Srubar had previously worked with gelatin, a food ingredient that, when dissolved in water and cooled, forms special bonds between its molecules. He suggested adding gelatin to strengthen the matrix being built by the cyanobacteria, and the team was intrigued.
The researchers bought Knox brand gelatin at a local supermarket and dissolved it in the solution with the bacteria. When they poured the mixture into molds and cooled it in a refrigerator, the gelatin formed its bonds — “just like when you make Jell-O,” Srubar said. The gelatin provided more structure, and worked with the bacteria to help the living concrete grow stronger and faster.

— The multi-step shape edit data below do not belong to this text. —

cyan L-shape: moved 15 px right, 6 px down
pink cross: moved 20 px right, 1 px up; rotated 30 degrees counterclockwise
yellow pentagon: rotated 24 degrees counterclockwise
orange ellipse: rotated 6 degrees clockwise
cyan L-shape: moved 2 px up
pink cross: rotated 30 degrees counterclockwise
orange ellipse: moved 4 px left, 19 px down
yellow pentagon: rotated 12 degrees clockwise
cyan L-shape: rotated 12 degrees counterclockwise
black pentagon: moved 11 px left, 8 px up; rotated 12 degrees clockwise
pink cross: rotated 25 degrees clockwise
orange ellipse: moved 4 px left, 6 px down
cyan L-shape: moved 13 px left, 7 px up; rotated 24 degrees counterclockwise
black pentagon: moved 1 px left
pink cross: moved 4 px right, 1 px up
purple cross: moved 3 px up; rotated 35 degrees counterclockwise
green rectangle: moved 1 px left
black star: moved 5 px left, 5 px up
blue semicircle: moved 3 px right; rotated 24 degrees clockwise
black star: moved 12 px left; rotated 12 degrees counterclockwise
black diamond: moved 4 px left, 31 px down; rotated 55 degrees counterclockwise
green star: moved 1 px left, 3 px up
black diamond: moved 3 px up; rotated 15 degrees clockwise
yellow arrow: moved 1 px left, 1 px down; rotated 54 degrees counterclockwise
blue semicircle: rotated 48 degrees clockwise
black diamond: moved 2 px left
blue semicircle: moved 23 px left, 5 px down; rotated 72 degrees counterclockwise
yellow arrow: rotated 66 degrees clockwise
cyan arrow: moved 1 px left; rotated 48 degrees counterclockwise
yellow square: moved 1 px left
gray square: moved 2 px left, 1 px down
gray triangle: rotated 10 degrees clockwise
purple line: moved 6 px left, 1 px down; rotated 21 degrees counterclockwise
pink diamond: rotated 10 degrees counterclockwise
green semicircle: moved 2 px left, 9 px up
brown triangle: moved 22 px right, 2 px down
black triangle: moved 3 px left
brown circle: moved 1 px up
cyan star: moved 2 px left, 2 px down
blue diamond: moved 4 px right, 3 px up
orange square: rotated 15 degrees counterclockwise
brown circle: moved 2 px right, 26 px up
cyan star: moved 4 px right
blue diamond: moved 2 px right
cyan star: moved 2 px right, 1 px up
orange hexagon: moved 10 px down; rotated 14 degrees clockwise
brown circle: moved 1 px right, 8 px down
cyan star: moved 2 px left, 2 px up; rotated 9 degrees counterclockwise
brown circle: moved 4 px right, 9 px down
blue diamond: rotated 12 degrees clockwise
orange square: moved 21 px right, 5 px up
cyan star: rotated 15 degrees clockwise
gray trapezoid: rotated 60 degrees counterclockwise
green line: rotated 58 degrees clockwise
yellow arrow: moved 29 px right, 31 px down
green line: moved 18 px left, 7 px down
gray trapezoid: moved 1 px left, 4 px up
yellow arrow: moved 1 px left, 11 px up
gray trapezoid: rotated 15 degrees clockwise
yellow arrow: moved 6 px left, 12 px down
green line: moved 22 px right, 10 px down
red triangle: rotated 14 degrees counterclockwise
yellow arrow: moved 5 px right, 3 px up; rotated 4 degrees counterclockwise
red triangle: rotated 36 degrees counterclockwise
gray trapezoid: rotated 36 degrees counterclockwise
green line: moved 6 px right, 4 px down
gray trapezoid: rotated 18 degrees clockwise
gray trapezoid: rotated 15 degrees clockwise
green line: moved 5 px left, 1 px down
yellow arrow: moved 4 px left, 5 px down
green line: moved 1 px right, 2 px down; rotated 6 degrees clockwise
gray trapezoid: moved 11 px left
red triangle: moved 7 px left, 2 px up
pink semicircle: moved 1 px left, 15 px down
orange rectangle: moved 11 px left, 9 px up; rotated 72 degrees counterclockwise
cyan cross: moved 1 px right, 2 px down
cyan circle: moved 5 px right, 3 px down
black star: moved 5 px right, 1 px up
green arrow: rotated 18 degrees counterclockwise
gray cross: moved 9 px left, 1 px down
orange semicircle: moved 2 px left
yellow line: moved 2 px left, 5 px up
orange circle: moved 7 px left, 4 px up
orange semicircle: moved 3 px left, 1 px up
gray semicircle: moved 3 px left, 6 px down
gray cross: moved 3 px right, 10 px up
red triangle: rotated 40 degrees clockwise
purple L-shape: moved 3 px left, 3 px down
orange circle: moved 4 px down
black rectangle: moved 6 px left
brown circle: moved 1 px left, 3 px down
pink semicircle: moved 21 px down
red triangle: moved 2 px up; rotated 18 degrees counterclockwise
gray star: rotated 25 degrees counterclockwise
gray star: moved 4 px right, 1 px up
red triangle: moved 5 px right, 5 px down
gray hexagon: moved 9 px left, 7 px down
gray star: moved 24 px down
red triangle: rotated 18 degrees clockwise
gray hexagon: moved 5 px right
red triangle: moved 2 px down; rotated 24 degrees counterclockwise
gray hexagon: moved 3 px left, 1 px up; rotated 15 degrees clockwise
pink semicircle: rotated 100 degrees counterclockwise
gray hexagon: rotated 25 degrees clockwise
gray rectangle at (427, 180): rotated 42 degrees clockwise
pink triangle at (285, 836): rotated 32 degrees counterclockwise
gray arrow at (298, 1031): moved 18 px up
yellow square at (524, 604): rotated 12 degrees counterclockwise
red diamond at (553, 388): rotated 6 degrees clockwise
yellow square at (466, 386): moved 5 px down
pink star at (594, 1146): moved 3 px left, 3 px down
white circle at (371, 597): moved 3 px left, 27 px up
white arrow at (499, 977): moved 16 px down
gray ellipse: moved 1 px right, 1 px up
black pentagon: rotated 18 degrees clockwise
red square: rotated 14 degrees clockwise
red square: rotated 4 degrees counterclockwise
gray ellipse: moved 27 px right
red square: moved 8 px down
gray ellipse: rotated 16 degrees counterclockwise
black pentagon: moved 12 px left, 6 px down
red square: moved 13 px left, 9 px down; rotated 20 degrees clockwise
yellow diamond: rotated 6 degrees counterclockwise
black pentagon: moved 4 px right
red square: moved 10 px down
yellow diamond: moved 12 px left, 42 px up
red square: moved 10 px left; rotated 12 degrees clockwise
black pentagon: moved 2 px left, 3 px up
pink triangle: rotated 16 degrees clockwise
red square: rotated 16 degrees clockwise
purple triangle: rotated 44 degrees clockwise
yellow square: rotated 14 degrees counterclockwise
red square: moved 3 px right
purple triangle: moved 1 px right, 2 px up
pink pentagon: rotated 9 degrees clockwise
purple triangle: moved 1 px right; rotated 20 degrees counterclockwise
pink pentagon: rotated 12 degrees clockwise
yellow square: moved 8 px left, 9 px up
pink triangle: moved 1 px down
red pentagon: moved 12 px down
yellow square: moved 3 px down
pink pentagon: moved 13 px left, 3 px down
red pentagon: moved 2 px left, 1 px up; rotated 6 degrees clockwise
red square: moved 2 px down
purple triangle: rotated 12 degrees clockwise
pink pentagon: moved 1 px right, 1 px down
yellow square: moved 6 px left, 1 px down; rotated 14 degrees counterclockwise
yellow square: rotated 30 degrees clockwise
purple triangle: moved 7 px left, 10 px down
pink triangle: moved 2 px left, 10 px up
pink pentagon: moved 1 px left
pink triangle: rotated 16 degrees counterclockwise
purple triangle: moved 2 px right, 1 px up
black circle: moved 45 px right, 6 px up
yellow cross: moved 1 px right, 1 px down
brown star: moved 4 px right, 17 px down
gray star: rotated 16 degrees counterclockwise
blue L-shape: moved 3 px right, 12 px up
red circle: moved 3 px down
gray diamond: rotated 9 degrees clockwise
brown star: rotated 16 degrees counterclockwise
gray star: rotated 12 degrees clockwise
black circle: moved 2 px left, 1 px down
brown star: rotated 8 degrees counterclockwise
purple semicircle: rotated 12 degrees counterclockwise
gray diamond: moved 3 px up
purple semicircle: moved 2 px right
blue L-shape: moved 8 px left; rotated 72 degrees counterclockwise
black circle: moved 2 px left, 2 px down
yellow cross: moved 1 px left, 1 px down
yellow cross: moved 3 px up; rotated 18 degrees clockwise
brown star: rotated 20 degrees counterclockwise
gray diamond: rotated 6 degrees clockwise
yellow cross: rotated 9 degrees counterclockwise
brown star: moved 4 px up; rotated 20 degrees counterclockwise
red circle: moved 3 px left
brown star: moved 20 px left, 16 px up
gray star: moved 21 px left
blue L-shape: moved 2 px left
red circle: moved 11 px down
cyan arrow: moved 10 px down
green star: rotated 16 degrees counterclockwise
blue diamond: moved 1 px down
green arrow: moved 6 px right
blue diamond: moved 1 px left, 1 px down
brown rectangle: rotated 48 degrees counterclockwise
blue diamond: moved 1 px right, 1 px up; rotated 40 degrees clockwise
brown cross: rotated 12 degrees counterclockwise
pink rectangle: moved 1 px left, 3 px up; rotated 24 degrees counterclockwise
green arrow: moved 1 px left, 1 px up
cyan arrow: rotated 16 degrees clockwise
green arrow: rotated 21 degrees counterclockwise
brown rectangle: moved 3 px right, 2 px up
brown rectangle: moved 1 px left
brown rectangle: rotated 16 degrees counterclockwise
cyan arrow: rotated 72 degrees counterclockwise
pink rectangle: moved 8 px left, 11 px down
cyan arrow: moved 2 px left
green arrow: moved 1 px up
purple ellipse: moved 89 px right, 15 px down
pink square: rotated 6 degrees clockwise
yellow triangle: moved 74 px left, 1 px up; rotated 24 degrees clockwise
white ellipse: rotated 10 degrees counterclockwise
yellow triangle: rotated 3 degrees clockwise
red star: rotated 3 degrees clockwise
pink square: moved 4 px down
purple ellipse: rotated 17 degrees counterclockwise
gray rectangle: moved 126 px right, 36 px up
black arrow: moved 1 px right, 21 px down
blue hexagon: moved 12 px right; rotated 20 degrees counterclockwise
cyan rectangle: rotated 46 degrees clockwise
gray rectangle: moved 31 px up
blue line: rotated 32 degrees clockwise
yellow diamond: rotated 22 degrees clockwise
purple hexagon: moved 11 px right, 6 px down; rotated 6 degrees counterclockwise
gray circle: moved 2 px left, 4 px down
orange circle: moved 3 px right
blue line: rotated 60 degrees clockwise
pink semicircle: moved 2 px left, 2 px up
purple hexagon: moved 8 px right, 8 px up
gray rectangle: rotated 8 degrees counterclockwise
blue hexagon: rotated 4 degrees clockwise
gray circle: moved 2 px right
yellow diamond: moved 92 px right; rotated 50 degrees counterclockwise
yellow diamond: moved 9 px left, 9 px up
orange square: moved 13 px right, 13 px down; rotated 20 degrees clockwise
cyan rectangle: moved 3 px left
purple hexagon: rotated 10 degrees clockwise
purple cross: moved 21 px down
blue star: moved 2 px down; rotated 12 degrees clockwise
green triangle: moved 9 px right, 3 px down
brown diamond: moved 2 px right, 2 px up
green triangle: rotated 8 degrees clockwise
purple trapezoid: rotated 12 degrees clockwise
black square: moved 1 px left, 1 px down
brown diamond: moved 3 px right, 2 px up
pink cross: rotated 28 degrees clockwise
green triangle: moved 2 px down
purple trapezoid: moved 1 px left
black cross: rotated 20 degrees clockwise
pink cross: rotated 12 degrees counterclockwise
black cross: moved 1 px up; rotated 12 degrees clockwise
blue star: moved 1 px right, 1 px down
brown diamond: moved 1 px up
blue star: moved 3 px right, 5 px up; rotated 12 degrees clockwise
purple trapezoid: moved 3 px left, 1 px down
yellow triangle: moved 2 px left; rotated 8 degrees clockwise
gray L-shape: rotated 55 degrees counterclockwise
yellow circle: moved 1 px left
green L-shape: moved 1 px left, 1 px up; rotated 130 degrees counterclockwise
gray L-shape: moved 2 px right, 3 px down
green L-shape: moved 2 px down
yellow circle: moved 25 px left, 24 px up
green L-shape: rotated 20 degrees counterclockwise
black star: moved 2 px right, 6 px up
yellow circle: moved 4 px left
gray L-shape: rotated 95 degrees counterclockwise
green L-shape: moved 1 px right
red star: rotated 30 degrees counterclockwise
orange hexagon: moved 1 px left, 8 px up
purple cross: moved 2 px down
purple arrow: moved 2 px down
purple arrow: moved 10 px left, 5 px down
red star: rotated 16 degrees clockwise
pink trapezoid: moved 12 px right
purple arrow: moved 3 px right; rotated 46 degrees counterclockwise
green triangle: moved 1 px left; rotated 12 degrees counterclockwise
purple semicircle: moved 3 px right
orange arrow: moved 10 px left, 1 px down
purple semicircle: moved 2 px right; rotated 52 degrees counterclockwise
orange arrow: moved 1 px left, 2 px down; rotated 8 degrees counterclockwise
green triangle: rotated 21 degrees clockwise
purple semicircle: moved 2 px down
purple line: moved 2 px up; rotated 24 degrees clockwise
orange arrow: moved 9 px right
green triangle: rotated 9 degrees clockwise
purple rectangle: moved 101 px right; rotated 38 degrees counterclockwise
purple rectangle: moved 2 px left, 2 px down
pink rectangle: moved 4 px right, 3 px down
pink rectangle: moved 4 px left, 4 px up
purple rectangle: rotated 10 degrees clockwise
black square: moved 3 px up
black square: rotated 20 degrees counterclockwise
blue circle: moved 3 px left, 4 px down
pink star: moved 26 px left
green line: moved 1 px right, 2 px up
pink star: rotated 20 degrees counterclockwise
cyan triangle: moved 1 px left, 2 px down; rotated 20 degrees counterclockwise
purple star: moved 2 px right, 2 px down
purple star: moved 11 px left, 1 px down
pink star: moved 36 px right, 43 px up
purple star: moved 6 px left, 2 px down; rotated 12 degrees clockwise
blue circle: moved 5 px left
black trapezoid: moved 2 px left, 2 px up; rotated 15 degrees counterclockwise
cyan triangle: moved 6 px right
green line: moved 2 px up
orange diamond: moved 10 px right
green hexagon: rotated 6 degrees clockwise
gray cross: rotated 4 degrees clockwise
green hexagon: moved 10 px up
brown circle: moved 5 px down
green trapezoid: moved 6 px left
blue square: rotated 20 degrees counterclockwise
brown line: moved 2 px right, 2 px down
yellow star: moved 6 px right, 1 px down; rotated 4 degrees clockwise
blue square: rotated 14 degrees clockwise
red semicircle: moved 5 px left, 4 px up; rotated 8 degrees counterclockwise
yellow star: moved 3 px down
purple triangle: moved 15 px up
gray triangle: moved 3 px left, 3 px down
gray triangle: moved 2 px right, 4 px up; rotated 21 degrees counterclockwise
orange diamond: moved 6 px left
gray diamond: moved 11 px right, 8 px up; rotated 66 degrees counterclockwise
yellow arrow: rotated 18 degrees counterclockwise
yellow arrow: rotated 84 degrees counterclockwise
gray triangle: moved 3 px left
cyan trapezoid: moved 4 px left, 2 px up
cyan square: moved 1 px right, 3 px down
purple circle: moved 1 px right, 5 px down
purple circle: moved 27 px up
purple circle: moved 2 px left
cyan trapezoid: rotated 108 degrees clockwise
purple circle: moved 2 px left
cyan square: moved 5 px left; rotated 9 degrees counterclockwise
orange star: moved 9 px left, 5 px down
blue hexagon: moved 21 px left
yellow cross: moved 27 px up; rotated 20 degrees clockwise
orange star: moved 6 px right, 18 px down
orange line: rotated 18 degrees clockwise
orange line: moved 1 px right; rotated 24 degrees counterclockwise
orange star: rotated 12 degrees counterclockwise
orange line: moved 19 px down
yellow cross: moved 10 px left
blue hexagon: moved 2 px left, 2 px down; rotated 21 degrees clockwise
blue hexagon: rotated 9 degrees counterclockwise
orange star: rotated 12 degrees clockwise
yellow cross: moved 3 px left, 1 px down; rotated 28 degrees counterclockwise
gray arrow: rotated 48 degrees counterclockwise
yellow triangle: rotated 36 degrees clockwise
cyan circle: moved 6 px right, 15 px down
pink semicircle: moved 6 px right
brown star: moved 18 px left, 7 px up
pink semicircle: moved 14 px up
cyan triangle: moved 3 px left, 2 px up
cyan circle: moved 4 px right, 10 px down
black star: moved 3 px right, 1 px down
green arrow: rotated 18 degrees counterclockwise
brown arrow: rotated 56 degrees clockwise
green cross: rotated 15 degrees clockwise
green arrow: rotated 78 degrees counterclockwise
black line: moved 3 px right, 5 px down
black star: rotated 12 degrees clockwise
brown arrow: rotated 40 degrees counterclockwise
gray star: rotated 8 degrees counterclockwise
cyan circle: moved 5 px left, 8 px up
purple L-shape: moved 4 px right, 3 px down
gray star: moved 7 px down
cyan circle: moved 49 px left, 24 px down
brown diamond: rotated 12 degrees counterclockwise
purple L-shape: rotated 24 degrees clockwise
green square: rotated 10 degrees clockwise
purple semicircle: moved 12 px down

After about a day, the mixture formed concrete blocks in the shape of whatever molds the group used, including 2-inch cubes, shoe box-size blocks and truss pieces with struts and cutouts. Individual 2-inch cubes were strong enough for a person to stand on, although the material is weak compared to most conventional concretes.
“The first time we made a big structure using this system, we didn’t know if it was going to work, scaling up from this little-bitty thing to this big brick,” said Chelsea Heveran, a former postdoc with the group — now an engineer at Montana State University — and the lead author of the study. “We took it out of the mold and held it — it was a beautiful, bright green and said ‘DARPA’ on the side.” (The mold featured the name of the project’s funder.) “It was the first time we had the scale we were envisioning, and that was really exciting.”